He watched her face eagerly as her eyes wandered over the sheet. She seemed to be reading every line over and over in order to grasp their meaning.

He had hoped she would make some allusion to the subject described. He had also hoped she might ask him for permission to keep the poem, but not a word. Her eyes only contracted a bit, a faint deepening of color on her cheeks, and she had suddenly again grown distant. He felt as if she had unexpectedly stretched out her arm and forbade him to come near her. He was conscious of the awkwardness of her silence. Her lips were closed tightly as she would not open them for fear a word might drop.

“You think poetry mere drivel, don’t you?” he said as he awkwardly replaced the poem into his pocket.

Her eyelashes rose, a silent look, but without a responsive syllable.

“At least you think my poetry is drivel,” he soon added.

There was the faintest smile playing around her lips. Her silence and smile seemed to him a challenge. His dormant pride, his sublime confidence in his powers, suddenly made him boastful. There was fire in his eyes.

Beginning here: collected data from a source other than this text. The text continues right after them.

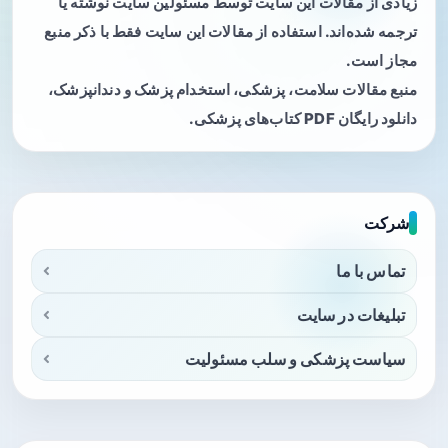
زیادی از مقالات این سایت توسط مسئولین سایت نوشته یا
ترجمه شده‌اند. استفاده از مقالات این سایت فقط با ذکر منبع
مجاز است.
منبع مقالات سلامت، پزشکی، استخدام پزشک و دندانپزشک،
دانلود رایگان PDF کتاب‌های پزشکی.
شرکت
تماس با ما
تبلیغات در سایت
سیاست پزشکی و سلب مسئولیت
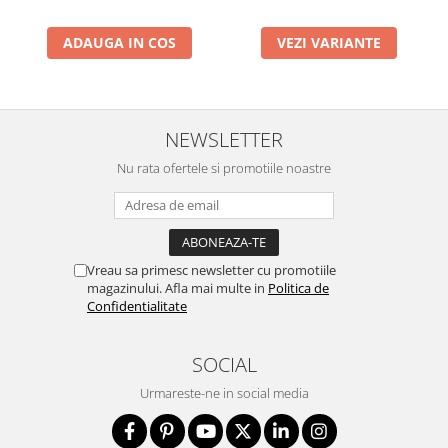
ADAUGA IN COS
VEZI VARIANTE
NEWSLETTER
Nu rata ofertele si promotiile noastre
Vreau sa primesc newsletter cu promotiile
magazinului. Afla mai multe in
Politica de
Confidentialitate
SOCIAL
Urmareste-ne in social media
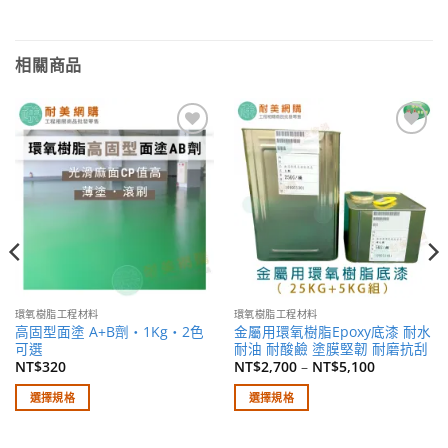
相關商品
加入
加入
願望
願望
清單
清單
環氧樹脂工程材料
環氧樹脂工程材料
高固型面塗 A+B劑・1Kg・2色
金屬用環氧樹脂Epoxy底漆 耐水
可選
耐油 耐酸鹼 塗膜堅韌 耐磨抗刮
NT$
320
NT$
2,700
–
NT$
5,100
選擇規格
選擇規格
此
此
產
產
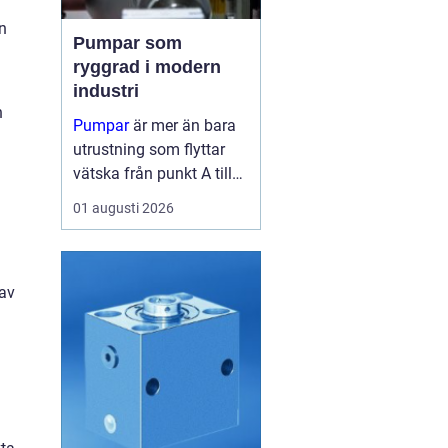
an
Pumpar som
ryggrad i modern
industri
h
Pumpar
är mer än bara
utrustning som flyttar
vätska från punkt A till
punkt B. I många
01 augusti 2026
fabriker är de lika viktiga
som blodomloppet i...
 av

“You just wait and I’ll show you all that my poems are no drivel. I’ll make my songs ring throughout the land. Every man, woman, and child shall read them. You may all laugh at me now—and Rudolph may jest about me—but I’ll make them all listen to me some day—”

He looked at her face but could read nothing in it. The next moment he became conscious of his boasting and felt ashamed of his utterances.

“Oh, I am a fool,” he burst out as if talking to himself. “You think me a braggart, don’t you?” He touched her hand and looked beseechingly at her.

She looked at him intently for a bare second.